What the task asks - Please print all of the records that follow with nothing altered.

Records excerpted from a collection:
· · ·

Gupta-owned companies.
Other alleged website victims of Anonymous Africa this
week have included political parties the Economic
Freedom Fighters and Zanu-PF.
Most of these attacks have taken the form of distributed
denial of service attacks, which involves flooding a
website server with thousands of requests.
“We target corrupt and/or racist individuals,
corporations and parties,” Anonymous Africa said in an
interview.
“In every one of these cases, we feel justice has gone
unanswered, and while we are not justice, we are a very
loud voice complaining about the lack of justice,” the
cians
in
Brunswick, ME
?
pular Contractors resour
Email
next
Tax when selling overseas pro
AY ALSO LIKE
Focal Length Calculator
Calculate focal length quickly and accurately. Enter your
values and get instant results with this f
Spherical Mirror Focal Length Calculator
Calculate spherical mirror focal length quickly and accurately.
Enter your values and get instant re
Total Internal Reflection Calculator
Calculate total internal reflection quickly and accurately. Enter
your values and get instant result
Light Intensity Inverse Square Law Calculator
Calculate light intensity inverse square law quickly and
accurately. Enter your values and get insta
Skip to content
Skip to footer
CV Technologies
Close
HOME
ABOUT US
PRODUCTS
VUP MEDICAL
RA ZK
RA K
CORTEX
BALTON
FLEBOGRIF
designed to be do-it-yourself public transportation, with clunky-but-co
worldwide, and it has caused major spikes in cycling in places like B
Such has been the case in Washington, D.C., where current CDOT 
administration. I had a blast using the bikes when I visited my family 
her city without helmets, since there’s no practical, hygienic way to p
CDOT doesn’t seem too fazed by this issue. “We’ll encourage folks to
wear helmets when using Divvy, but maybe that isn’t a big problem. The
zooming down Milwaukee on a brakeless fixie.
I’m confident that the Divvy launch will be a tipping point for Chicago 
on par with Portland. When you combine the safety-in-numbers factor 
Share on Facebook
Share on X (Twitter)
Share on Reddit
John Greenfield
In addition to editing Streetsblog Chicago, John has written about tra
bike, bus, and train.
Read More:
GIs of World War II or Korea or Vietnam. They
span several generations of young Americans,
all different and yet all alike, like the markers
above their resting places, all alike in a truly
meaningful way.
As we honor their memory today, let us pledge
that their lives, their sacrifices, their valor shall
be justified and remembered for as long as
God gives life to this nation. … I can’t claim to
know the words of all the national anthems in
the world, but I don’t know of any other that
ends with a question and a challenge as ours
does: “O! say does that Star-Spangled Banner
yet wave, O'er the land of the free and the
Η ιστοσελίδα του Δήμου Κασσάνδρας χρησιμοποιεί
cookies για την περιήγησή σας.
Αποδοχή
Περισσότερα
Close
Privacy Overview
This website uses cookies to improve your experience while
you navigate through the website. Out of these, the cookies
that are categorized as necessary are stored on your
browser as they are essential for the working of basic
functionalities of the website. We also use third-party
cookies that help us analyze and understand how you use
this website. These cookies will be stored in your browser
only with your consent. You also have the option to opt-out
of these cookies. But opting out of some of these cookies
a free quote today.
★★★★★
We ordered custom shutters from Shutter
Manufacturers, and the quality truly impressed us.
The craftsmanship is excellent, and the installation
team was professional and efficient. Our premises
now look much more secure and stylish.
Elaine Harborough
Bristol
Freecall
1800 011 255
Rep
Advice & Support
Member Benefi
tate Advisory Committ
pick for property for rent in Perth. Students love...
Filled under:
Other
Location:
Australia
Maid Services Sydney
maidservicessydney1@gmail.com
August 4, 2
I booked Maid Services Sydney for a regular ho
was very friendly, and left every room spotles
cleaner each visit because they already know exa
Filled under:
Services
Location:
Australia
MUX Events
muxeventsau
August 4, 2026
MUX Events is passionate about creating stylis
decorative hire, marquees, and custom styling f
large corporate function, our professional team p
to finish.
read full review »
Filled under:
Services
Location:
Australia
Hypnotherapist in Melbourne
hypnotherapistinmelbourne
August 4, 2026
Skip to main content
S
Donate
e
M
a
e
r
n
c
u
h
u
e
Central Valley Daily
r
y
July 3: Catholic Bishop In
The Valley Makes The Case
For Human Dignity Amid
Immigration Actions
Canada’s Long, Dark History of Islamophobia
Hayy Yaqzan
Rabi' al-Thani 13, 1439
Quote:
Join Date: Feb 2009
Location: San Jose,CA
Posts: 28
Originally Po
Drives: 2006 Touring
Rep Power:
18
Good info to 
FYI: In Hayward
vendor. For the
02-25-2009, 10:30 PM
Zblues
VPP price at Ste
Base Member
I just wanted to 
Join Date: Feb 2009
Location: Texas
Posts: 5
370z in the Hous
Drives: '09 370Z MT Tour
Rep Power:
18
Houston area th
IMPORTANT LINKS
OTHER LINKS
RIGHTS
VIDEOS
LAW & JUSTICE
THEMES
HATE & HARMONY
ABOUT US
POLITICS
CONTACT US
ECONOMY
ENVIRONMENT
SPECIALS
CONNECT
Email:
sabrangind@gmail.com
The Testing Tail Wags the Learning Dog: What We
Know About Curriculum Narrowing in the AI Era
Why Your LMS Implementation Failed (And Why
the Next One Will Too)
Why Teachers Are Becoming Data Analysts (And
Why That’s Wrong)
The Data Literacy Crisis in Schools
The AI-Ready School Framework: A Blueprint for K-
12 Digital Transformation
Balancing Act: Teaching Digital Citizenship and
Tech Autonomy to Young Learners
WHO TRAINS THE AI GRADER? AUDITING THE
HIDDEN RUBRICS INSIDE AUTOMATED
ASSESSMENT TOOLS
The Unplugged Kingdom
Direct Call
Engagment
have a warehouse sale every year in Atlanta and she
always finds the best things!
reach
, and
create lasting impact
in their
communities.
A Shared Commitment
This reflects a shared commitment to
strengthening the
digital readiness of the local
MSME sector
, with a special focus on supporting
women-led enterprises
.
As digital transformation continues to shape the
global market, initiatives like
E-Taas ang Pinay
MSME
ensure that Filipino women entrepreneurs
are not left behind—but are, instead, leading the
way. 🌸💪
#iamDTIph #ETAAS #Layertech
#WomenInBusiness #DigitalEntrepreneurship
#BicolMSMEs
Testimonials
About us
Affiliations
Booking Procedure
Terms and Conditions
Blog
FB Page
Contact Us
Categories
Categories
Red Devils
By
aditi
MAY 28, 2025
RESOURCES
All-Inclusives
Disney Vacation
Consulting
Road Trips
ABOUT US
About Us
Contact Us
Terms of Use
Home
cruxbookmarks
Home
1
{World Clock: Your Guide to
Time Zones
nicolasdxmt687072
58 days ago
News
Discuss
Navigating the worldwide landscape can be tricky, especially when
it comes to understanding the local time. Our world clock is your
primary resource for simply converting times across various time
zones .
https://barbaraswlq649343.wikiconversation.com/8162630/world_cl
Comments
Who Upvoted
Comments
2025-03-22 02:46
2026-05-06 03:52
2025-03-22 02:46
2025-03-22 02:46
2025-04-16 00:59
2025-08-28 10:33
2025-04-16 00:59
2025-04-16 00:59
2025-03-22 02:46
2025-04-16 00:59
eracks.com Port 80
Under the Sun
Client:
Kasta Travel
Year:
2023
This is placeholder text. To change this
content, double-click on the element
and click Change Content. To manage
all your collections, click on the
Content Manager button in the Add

· · ·

Solution to the problem -
Gupta-owned companies.
Other alleged website victims of Anonymous Africa this
week have included political parties the Economic
Freedom Fighters and Zanu-PF.
Most of these attacks have taken the form of distributed
denial of service attacks, which involves flooding a
website server with thousands of requests.
“We target corrupt and/or racist individuals,
corporations and parties,” Anonymous Africa said in an
interview.
“In every one of these cases, we feel justice has gone
unanswered, and while we are not justice, we are a very
loud voice complaining about the lack of justice,” the
cians
in
Brunswick, ME
?
pular Contractors resour
Email
next
Tax when selling overseas pro
AY ALSO LIKE
Focal Length Calculator
Calculate focal length quickly and accurately. Enter your
values and get instant results with this f
Spherical Mirror Focal Length Calculator
Calculate spherical mirror focal length quickly and accurately.
Enter your values and get instant re
Total Internal Reflection Calculator
Calculate total internal reflection quickly and accurately. Enter
your values and get instant result
Light Intensity Inverse Square Law Calculator
Calculate light intensity inverse square law quickly and
accurately. Enter your values and get insta
Skip to content
Skip to footer
CV Technologies
Close
HOME
ABOUT US
PRODUCTS
VUP MEDICAL
RA ZK
RA K
CORTEX
BALTON
FLEBOGRIF
designed to be do-it-yourself public transportation, with clunky-but-co
worldwide, and it has caused major spikes in cycling in places like B
Such has been the case in Washington, D.C., where current CDOT 
administration. I had a blast using the bikes when I visited my family 
her city without helmets, since there’s no practical, hygienic way to p
CDOT doesn’t seem too fazed by this issue. “We’ll encourage folks to
wear helmets when using Divvy, but maybe that isn’t a big problem. The
zooming down Milwaukee on a brakeless fixie.
I’m confident that the Divvy launch will be a tipping point for Chicago 
on par with Portland. When you combine the safety-in-numbers factor 
Share on Facebook
Share on X (Twitter)
Share on Reddit
John Greenfield
In addition to editing Streetsblog Chicago, John has written about tra
bike, bus, and train.
Read More:
GIs of World War II or Korea or Vietnam. They
span several generations of young Americans,
all different and yet all alike, like the markers
above their resting places, all alike in a truly
meaningful way.
As we honor their memory today, let us pledge
that their lives, their sacrifices, their valor shall
be justified and remembered for as long as
God gives life to this nation. … I can’t claim to
know the words of all the national anthems in
the world, but I don’t know of any other that
ends with a question and a challenge as ours
does: “O! say does that Star-Spangled Banner
yet wave, O'er the land of the free and the
Η ιστοσελίδα του Δήμου Κασσάνδρας χρησιμοποιεί
cookies για την περιήγησή σας.
Αποδοχή
Περισσότερα
Close
Privacy Overview
This website uses cookies to improve your experience while
you navigate through the website. Out of these, the cookies
that are categorized as necessary are stored on your
browser as they are essential for the working of basic
functionalities of the website. We also use third-party
cookies that help us analyze and understand how you use
this website. These cookies will be stored in your browser
only with your consent. You also have the option to opt-out
of these cookies. But opting out of some of these cookies
a free quote today.
★★★★★
We ordered custom shutters from Shutter
Manufacturers, and the quality truly impressed us.
The craftsmanship is excellent, and the installation
team was professional and efficient. Our premises
now look much more secure and stylish.
Elaine Harborough
Bristol
Freecall
1800 011 255
Rep
Advice & Support
Member Benefi
tate Advisory Committ
pick for property for rent in Perth. Students love...
Filled under:
Other
Location:
Australia
Maid Services Sydney
maidservicessydney1@gmail.com
August 4, 2
I booked Maid Services Sydney for a regular ho
was very friendly, and left every room spotles
cleaner each visit because they already know exa
Filled under:
Services
Location:
Australia
MUX Events
muxeventsau
August 4, 2026
MUX Events is passionate about creating stylis
decorative hire, marquees, and custom styling f
large corporate function, our professional team p
to finish.
read full review »
Filled under:
Services
Location:
Australia
Hypnotherapist in Melbourne
hypnotherapistinmelbourne
August 4, 2026
Skip to main content
S
Donate
e
M
a
e
r
n
c
u
h
u
e
Central Valley Daily
r
y
July 3: Catholic Bishop In
The Valley Makes The Case
For Human Dignity Amid
Immigration Actions
Canada’s Long, Dark History of Islamophobia
Hayy Yaqzan
Rabi' al-Thani 13, 1439
Quote:
Join Date: Feb 2009
Location: San Jose,CA
Posts: 28
Originally Po
Drives: 2006 Touring
Rep Power:
18
Good info to 
FYI: In Hayward
vendor. For the
02-25-2009, 10:30 PM
Zblues
VPP price at Ste
Base Member
I just wanted to 
Join Date: Feb 2009
Location: Texas
Posts: 5
370z in the Hous
Drives: '09 370Z MT Tour
Rep Power:
18
Houston area th
IMPORTANT LINKS
OTHER LINKS
RIGHTS
VIDEOS
LAW & JUSTICE
THEMES
HATE & HARMONY
ABOUT US
POLITICS
CONTACT US
ECONOMY
ENVIRONMENT
SPECIALS
CONNECT
Email:
sabrangind@gmail.com
The Testing Tail Wags the Learning Dog: What We
Know About Curriculum Narrowing in the AI Era
Why Your LMS Implementation Failed (And Why
the Next One Will Too)
Why Teachers Are Becoming Data Analysts (And
Why That’s Wrong)
The Data Literacy Crisis in Schools
The AI-Ready School Framework: A Blueprint for K-
12 Digital Transformation
Balancing Act: Teaching Digital Citizenship and
Tech Autonomy to Young Learners
WHO TRAINS THE AI GRADER? AUDITING THE
HIDDEN RUBRICS INSIDE AUTOMATED
ASSESSMENT TOOLS
The Unplugged Kingdom
Direct Call
Engagment
have a warehouse sale every year in Atlanta and she
always finds the best things!
reach
, and
create lasting impact
in their
communities.
A Shared Commitment
This reflects a shared commitment to
strengthening the
digital readiness of the local
MSME sector
, with a special focus on supporting
women-led enterprises
.
As digital transformation continues to shape the
global market, initiatives like
E-Taas ang Pinay
MSME
ensure that Filipino women entrepreneurs
are not left behind—but are, instead, leading the
way. 🌸💪
#iamDTIph #ETAAS #Layertech
#WomenInBusiness #DigitalEntrepreneurship
#BicolMSMEs
Testimonials
About us
Affiliations
Booking Procedure
Terms and Conditions
Blog
FB Page
Contact Us
Categories
Categories
Red Devils
By
aditi
MAY 28, 2025
RESOURCES
All-Inclusives
Disney Vacation
Consulting
Road Trips
ABOUT US
About Us
Contact Us
Terms of Use
Home
cruxbookmarks
Home
1
{World Clock: Your Guide to
Time Zones
nicolasdxmt687072
58 days ago
News
Discuss
Navigating the worldwide landscape can be tricky, especially when
it comes to understanding the local time. Our world clock is your
primary resource for simply converting times across various time
zones .
https://barbaraswlq649343.wikiconversation.com/8162630/world_cl
Comments
Who Upvoted
Comments
2025-03-22 02:46
2026-05-06 03:52
2025-03-22 02:46
2025-03-22 02:46
2025-04-16 00:59
2025-08-28 10:33
2025-04-16 00:59
2025-04-16 00:59
2025-03-22 02:46
2025-04-16 00:59
eracks.com Port 80
Under the Sun
Client:
Kasta Travel
Year:
2023
This is placeholder text. To change this
content, double-click on the element
and click Change Content. To manage
all your collections, click on the
Content Manager button in the Add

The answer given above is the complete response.